Collected data
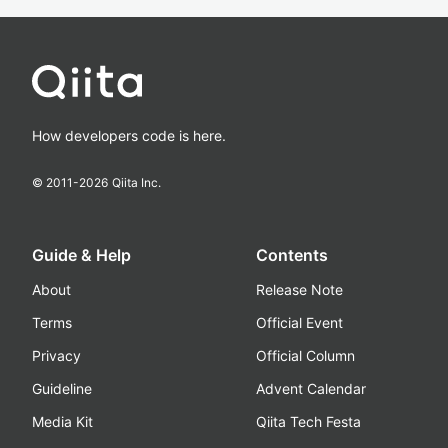
How developers code is here.
© 2011-
2026
Qiita Inc.
Guide & Help
Contents
About
Release Note
Terms
Official Event
Privacy
Official Column
Guideline
Advent Calendar
Media Kit
Qiita Tech Festa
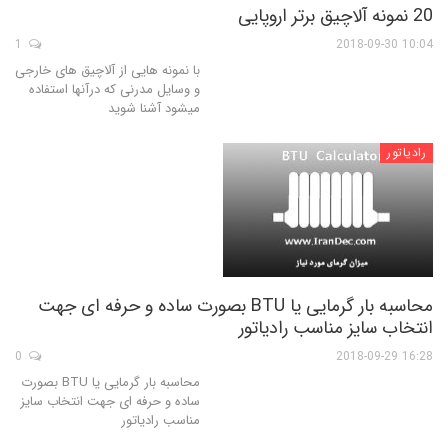
20 نمونه آلاچیق برتر اروپایی
1
10:04 2018-09-30
با نمونه هایی از آلاچیق های خارجی
و وسایل مدرنی که درآنها استفاده
میشود آشنا شوید
رادیاتور
محاسبه بار گرمایی یا BTU بصورت ساده و حرفه ای جهت
انتخاب سایز مناسب رادیاتور
0
16:28 2018-09-29
محاسبه بار گرمایی یا BTU بصورت
ساده و حرفه ای جهت انتخاب سایز
مناسب رادیاتور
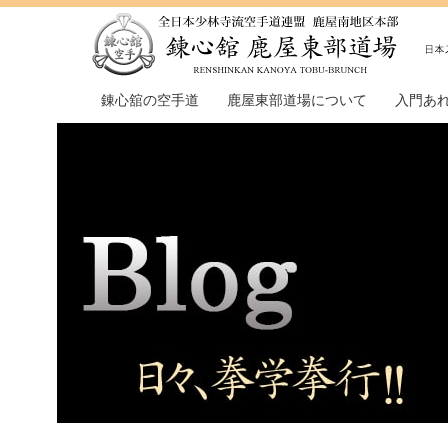
錬心舘の空手道
鹿屋東部道場について
入門あ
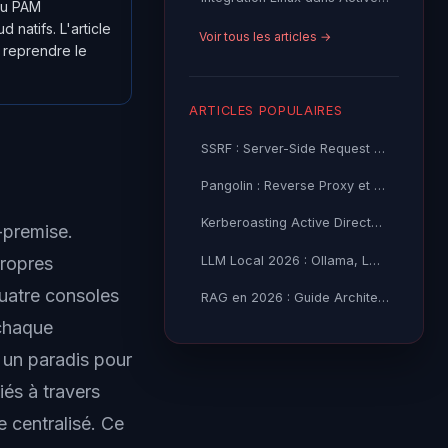
au PAM
 natifs. L'article
Voir tous les articles →
r reprendre le
ARTICLES POPULAIRES
SSRF : Server-Side Request Forgery — Exploitation Avancée
Pangolin : Reverse Proxy et Tunnel Self-Hosted — Guide
Kerberoasting Active Directory : Attaque et Défense 2026
-premise.
propres
LLM Local 2026 : Ollama, LM Studio ou vLLM — Quel Outil selon
quatre consoles
RAG en 2026 : Guide Architecture, Vectorisation & Chunking
 chaque
 un paradis pour
iés à travers
 centralisé. Ce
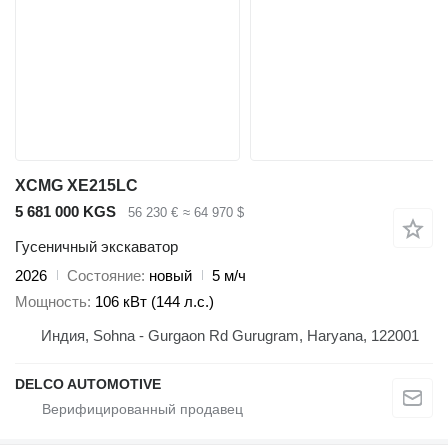
XCMG XE215LC
5 681 000 KGS
56 230 €
≈ 64 970 $
Гусеничный экскаватор
2026
Состояние
новый
5 м/ч
Мощность
106 кВт (144 л.с.)
Индия, Sohna - Gurgaon Rd Gurugram, Haryana, 122001
DELCO AUTOMOTIVE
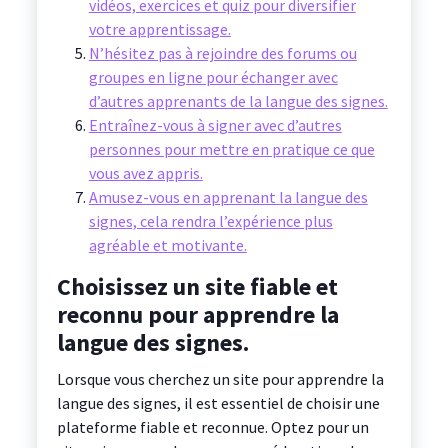
vidéos, exercices et quiz pour diversifier
votre apprentissage.
N’hésitez pas à rejoindre des forums ou
groupes en ligne pour échanger avec
d’autres apprenants de la langue des signes.
Entraînez-vous à signer avec d’autres
personnes pour mettre en pratique ce que
vous avez appris.
Amusez-vous en apprenant la langue des
signes, cela rendra l’expérience plus
agréable et motivante.
Choisissez un site fiable et
reconnu pour apprendre la
langue des signes.
Lorsque vous cherchez un site pour apprendre la
langue des signes, il est essentiel de choisir une
plateforme fiable et reconnue. Optez pour un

▶ [WORK ITEM] Return each line among the entries that holds the word "ساده".

▶ [SOLUTION FOR THIS TASK]
محاسبه بار گرمایی یا BTU بصورت ساده و حرفه ای جهت
ساده و حرفه ای جهت انتخاب سایز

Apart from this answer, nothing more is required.